But there is huge concern over the impact of its cultivation, particularly on forest biodiversity following land clearance, and conservationists warn it could threaten the survival of iconic species such as the orang utan and Sumatran tiger. It’s an issue which has sparked a dispute between the Malaysian co-op movement and the European Parliament (EP), after the latter adopted a non-binding resolution last April to ban the use of palm oil in transport fuels by 2020, to allow only certified sustainable palm oil to be imported, and to demand tighter standards of sustainability certification schemes.

An EP statement says: “The production of palm oil leads to deforestation as jungle is removed to be replaced by palm plantations. Precious tropical ecosystems, which cover 7% of the Earth’s surface, are under increasing pressure from deforestation, resulting in, for example forest fires, the drying up of rivers, soil erosion, loss of groundwater, pollution of waterways and destruction of rare natural habitats.”

Conservationists warn that continued large-scale palm oil cultivation could threaten the survival of iconic species such as the orang utan

The apex body for Malaysia’s co-ops, ANGKASA, says it wants to be the voice of opposition to the EU’s plan – and says it has the backing of the International Co-operative Alliance, the apex body for co-operatives worldwide.

ANGKASA president, Datuk Abdul Fattah Abdullah, said: “We have been given the honour of writing the formal protest letter to the EU.

“It will be submitted to the ICA by the end of this month and is expected to be presented to the EU in the near future.

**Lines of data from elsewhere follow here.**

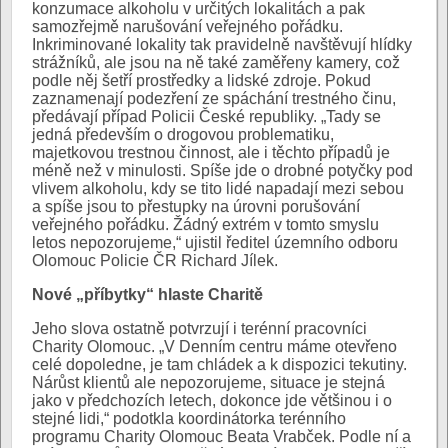
konzumace alkoholu v určitých lokalitách a pak
samozřejmě narušování veřejného pořádku.
Inkriminované lokality tak pravidelně navštěvují hlídky
strážníků, ale jsou na ně také zaměřeny kamery, což
podle něj šetří prostředky a lidské zdroje. Pokud
zaznamenají podezření ze spáchání trestného činu,
předávají případ Policii České republiky. „Tady se
jedná především o drogovou problematiku,
majetkovou trestnou činnost, ale i těchto případů je
méně než v minulosti. Spíše jde o drobné potyčky pod
vlivem alkoholu, kdy se tito lidé napadají mezi sebou
a spíše jsou to přestupky na úrovni porušování
veřejného pořádku. Žádný extrém v tomto smyslu
letos nepozorujeme,“ ujistil ředitel územního odboru
Olomouc Policie ČR Richard Jílek.
Nové „příbytky“ hlaste Charitě
Jeho slova ostatně potvrzují i terénní pracovníci
Charity Olomouc. „V Denním centru máme otevřeno
celé dopoledne, je tam chládek a k dispozici tekutiny.
Nárůst klientů ale nepozorujeme, situace je stejná
jako v předchozích letech, dokonce jde většinou i o
stejné lidi,“ podotkla koordinátorka terénního
programu Charity Olomouc Beata Vrabček. Podle ní a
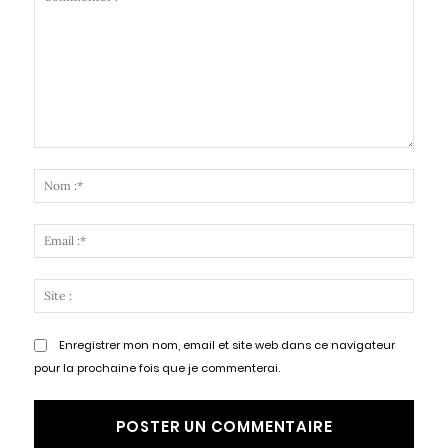
Commenter
:
Nom
:*
Email
:*
Site
:
Enregistrer mon nom, email et site web dans ce navigateur
pour la prochaine fois que je commenterai.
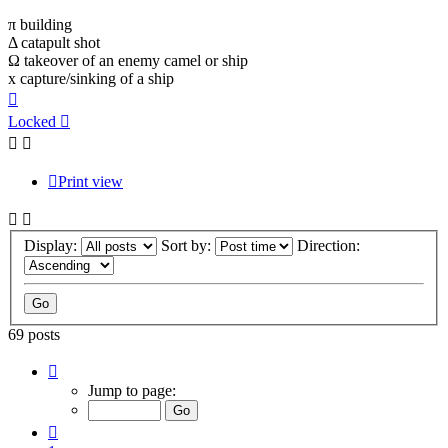
π building
Δ catapult shot
Ω takeover of an enemy camel or ship
x capture/sinking of a ship
Top
Locked
Print view
Display:
Sort by:
Direction:
69 posts
Page
7
Jump to page:
of
7
Previous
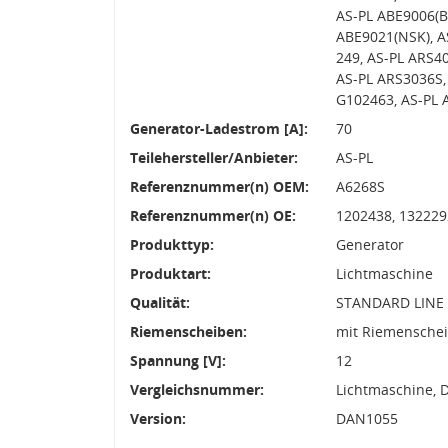
AS-PL ABE9006(B
ABE9021(NSK), A
249, AS-PL ARS4
AS-PL ARS3036S,
G102463, AS-PL
Generator-Ladestrom [A]:
70
Teilehersteller/Anbieter:
AS-PL
Referenznummer(n) OEM:
A6268S
Referenznummer(n) OE:
1202438, 132229
Produkttyp:
Generator
Produktart:
Lichtmaschine
Qualität:
STANDARD LINE
Riemenscheiben:
mit Riemensche
Spannung [V]:
12
Vergleichsnummer:
Lichtmaschine, 
Version:
DAN1055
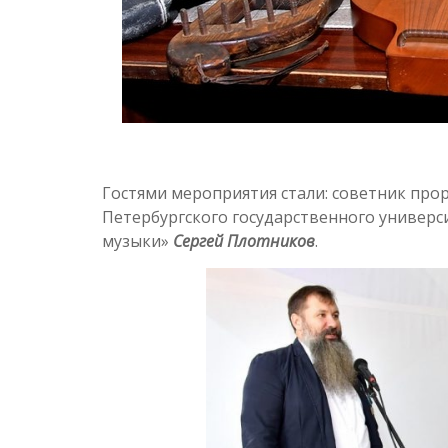
Гостями мероприятия стали: советник про
Петербургского государственного универс
музыки»
Сергей Плотников
.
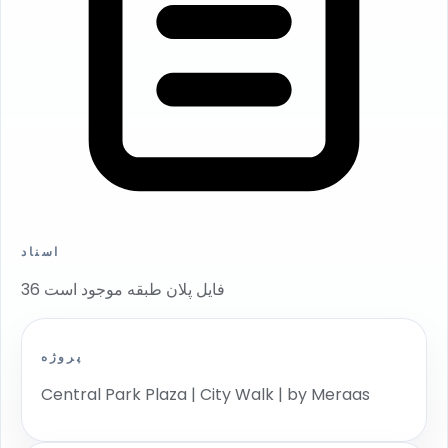
اسناد
36 فایل پلان طبقه موجود است
پروژه
Central Park Plaza | City Walk | by Meraas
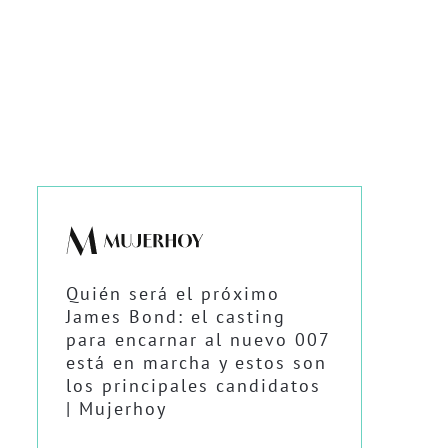
Quién será el próximo
James Bond: el casting
para encarnar al nuevo 007
está en marcha y estos son
los principales candidatos
| Mujerhoy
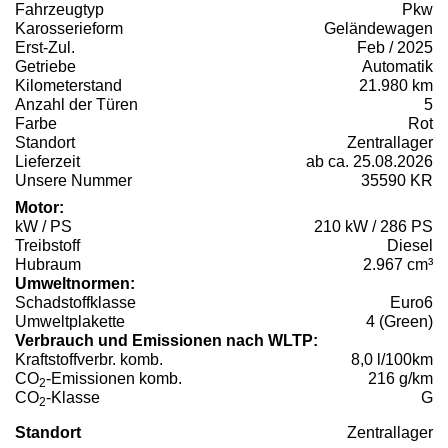
Fahrzeugtyp
Pkw
Karosserieform
Geländewagen
Erst-Zul.
Feb / 2025
Getriebe
Automatik
Kilometerstand
21.980 km
Anzahl der Türen
5
Farbe
Rot
Standort
Zentrallager
Lieferzeit
ab ca. 25.08.2026
Unsere Nummer
35590 KR
Motor:
kW / PS
210 kW / 286 PS
Treibstoff
Diesel
Hubraum
2.967 cm³
Umweltnormen:
Schadstoffklasse
Euro6
Umweltplakette
4 (Green)
Verbrauch und Emissionen nach WLTP:
Kraftstoffverbr. komb.
8,0 l/100km
CO
-Emissionen komb.
216 g/km
2
CO
-Klasse
G
2
Standort
Zentrallager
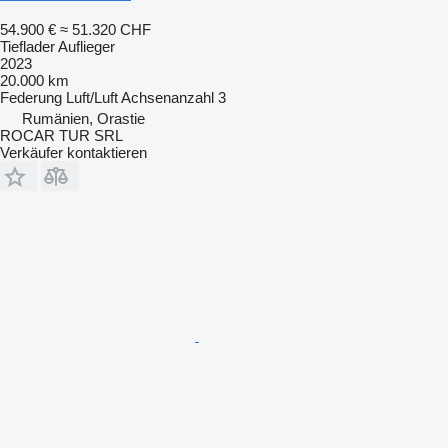
54.900 €
≈ 51.320 CHF
Tieflader Auflieger
2023
20.000 km
Federung
Luft/Luft
Achsenanzahl
3
Rumänien, Orastie
ROCAR TUR SRL
Verkäufer kontaktieren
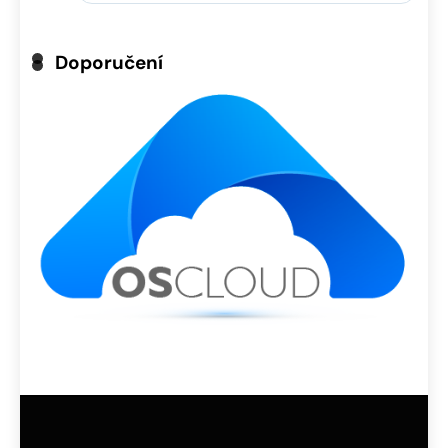
Doporučení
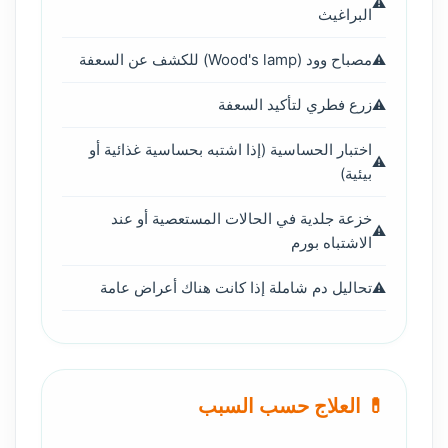
البراغيث
مصباح وود (Wood's lamp) للكشف عن السعفة
زرع فطري لتأكيد السعفة
اختبار الحساسية (إذا اشتبه بحساسية غذائية أو
بيئية)
خزعة جلدية في الحالات المستعصية أو عند
الاشتباه بورم
تحاليل دم شاملة إذا كانت هناك أعراض عامة
💊 العلاج حسب السبب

The protest by Malaysia will not only benefit the country, but also other countries represented in the ICA.

“We hope that through this protest, the EU will at least see a large movement among co-operatives worldwide to consider.”

Malaysia accounts for about 35% of the world’s palm-oil based products, alongside other major producers like Indonesia, Thailand and Africa, and ANGKASA argues that the EU proposal would harm about 700,000 smallholders.

A spokesperson from the Alliance said ANGKASA is now drafting a response which addresses the sustainable development concerns, and how it plans to mitigate them. Meanwhile other supporters of the industry have said the European Parliament would do better to encourage sustainable production rather than a ban.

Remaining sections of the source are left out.